# WHAT YOU NEED TO DO
The answer must consist of each line below that holds the word "Нальчик", copied as it stands.

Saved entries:
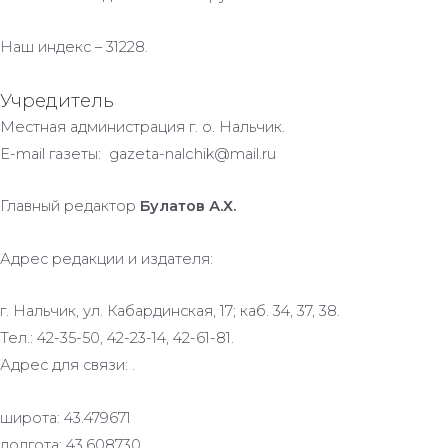
Наш индекс – 31228.
Учредитель
Местная администрация г. о. Нальчик.
E-mail газеты: gazeta-nalchik@mail.ru
Главный редактор
Булатов А.Х.
Адрес редакции и издателя:
г. Нальчик, ул. Кабардинская, 17; каб. 34, 37, 38.
Тел.: 42-35-50, 42-23-14, 42-61-81.
Адрес для связи: .
широта: 43.479671
долгота: 43.608730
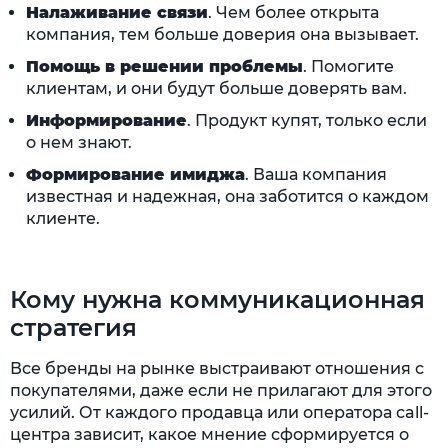
Налаживание связи
. Чем более открыта
компания, тем больше доверия она вызывает.
Помощь в решении проблемы
. Помогите
клиентам, и они будут больше доверять вам.
Информирование
. Продукт купят, только если
о нем знают.
Формирование имиджа
. Ваша компания
известная и надежная, она заботится о каждом
клиенте.
Кому нужна коммуникационная
стратегия
Все бренды на рынке выстраивают отношения с
покупателями, даже если не прилагают для этого
усилий. От каждого продавца или оператора call-
центра зависит, какое мнение сформируется о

# ANSWER FOR THE TASK
Местная администрация г. о. Нальчик.
г. Нальчик, ул. Кабардинская, 17; каб. 34, 37, 38.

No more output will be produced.